**** Dataset entries ****

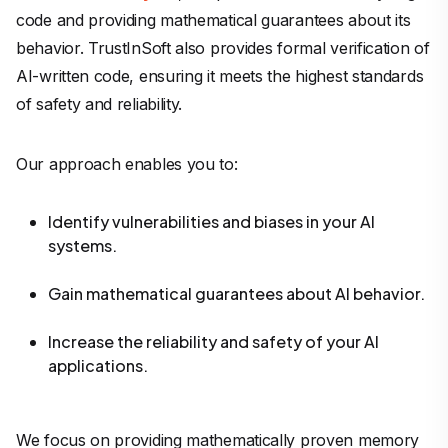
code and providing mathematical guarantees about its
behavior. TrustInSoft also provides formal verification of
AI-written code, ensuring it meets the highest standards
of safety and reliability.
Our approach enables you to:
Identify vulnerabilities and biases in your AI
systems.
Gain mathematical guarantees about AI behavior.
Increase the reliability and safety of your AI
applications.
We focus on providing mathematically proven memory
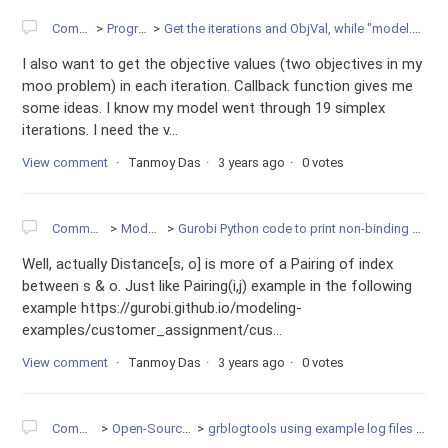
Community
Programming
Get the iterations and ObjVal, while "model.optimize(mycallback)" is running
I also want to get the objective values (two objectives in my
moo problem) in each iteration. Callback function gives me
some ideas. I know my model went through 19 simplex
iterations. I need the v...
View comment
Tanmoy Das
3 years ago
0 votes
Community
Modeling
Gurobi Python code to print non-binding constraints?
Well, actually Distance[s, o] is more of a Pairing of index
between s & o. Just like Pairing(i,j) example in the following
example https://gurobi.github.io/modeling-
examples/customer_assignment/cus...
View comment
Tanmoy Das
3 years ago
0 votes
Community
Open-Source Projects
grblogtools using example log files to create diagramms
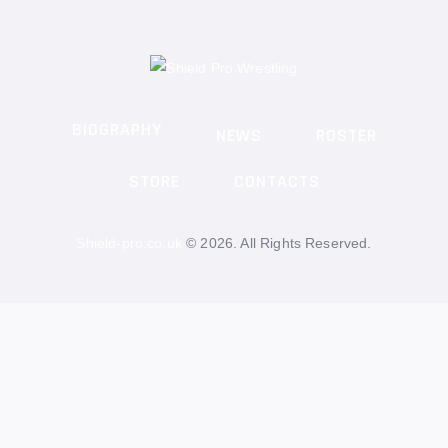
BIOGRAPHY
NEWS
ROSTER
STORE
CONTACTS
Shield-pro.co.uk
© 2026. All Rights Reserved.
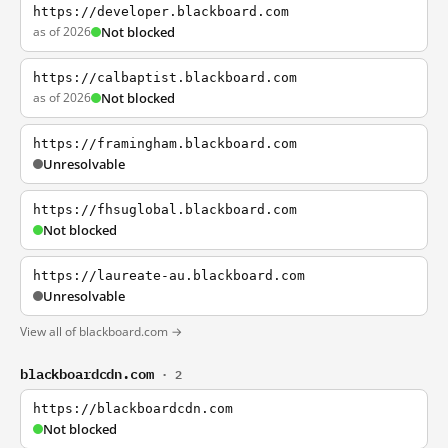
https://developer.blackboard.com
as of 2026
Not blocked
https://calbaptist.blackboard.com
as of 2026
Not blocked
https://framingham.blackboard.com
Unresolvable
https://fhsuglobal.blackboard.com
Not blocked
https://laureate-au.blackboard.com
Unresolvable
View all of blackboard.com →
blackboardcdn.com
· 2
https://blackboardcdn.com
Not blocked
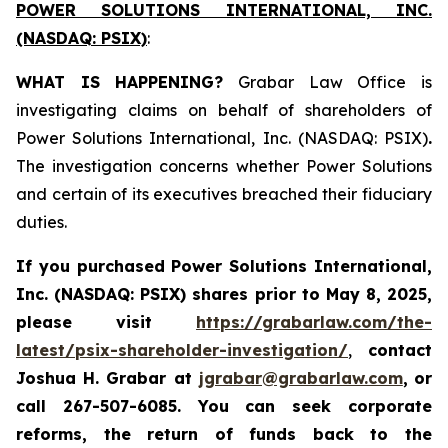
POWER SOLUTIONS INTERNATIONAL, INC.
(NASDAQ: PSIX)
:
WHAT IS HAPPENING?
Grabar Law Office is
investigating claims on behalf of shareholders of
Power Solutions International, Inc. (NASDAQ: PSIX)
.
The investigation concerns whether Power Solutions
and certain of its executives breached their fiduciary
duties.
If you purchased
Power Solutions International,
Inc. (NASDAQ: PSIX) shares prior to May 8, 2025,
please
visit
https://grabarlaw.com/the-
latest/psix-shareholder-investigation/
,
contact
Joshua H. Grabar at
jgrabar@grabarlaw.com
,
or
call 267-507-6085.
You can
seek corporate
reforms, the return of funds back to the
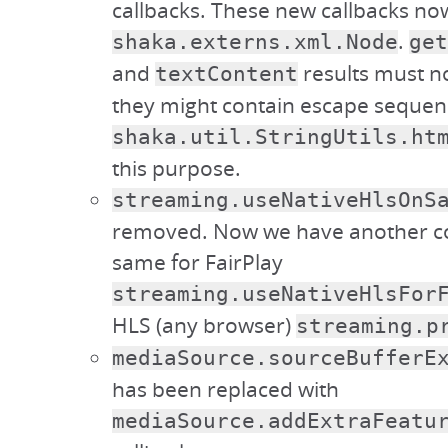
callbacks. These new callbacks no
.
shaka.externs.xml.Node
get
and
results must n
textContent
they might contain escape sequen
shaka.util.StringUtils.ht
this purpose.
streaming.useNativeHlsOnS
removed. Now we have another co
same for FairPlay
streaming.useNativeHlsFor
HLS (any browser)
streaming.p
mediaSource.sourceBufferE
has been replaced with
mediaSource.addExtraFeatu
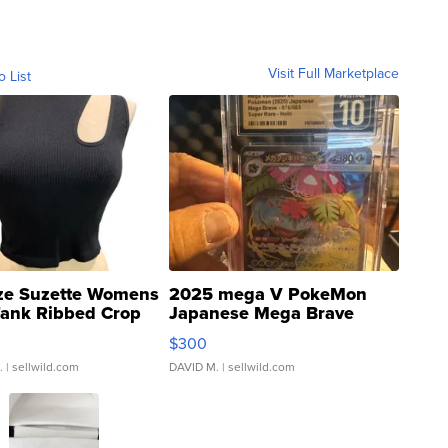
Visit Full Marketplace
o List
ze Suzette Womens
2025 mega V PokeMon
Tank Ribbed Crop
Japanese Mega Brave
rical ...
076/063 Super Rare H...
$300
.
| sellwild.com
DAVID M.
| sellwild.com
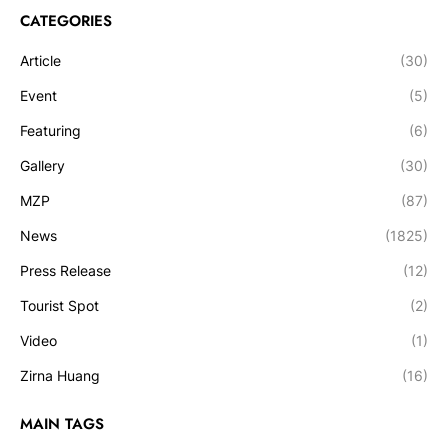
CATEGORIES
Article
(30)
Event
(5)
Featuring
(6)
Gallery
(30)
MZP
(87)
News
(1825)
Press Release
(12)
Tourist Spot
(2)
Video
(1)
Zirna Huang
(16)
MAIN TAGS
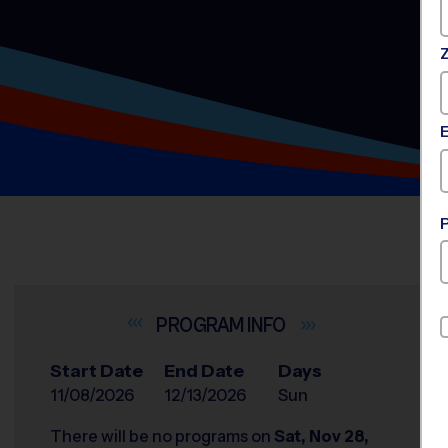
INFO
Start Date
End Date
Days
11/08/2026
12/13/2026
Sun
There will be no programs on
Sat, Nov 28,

****

→ **What the task requires**: Reading through the records above, report each line in which the string "mediaSource" is found.

→ **Written solution**:
mediaSource.sourceBufferE
mediaSource.addExtraFeatu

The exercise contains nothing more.